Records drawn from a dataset
>>>

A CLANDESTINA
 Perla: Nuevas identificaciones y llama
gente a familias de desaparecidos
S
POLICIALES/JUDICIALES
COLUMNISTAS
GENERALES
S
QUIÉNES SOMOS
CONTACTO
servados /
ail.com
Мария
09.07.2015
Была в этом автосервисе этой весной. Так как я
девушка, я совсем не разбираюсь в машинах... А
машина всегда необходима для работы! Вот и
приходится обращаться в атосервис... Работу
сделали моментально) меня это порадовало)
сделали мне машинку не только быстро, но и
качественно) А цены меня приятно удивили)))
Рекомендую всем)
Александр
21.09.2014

<<<
>>>

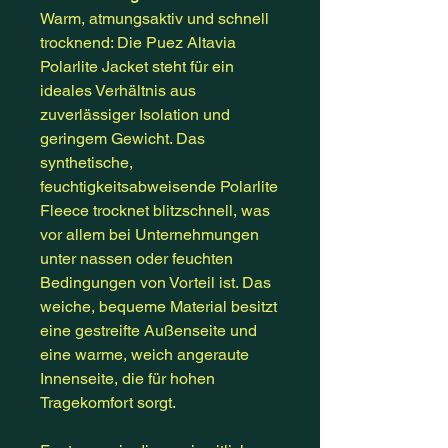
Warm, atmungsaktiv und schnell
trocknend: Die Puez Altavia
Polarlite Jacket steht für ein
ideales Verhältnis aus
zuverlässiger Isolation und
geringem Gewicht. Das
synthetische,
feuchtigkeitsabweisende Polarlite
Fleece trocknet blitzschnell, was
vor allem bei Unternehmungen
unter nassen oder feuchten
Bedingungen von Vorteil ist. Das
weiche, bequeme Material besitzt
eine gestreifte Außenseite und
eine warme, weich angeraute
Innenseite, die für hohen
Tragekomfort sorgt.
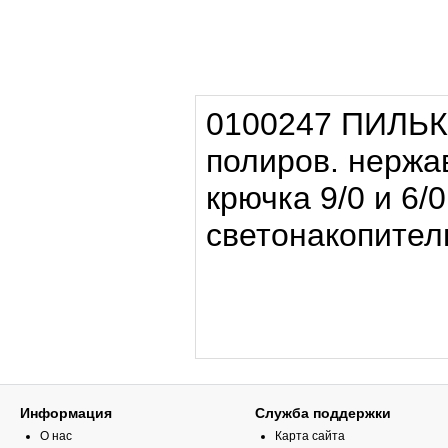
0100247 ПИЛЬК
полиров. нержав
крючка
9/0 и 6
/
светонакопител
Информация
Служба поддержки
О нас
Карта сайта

<<<
>>>

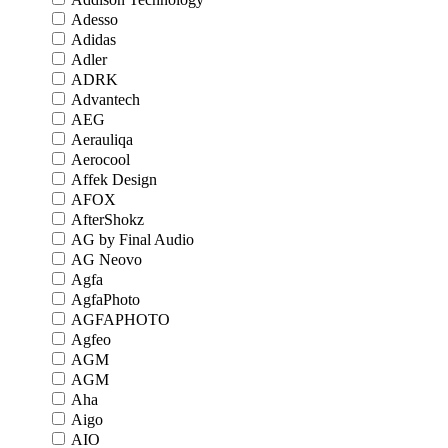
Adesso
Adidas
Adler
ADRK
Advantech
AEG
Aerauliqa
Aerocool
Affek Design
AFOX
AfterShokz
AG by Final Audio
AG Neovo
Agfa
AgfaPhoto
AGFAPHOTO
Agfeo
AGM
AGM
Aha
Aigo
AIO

<<<

# What you need to do
If the word "Polarlite" is on a line above, return that line.

# Answer
Polarlite Jacket steht für ein
feuchtigkeitsabweisende Polarlite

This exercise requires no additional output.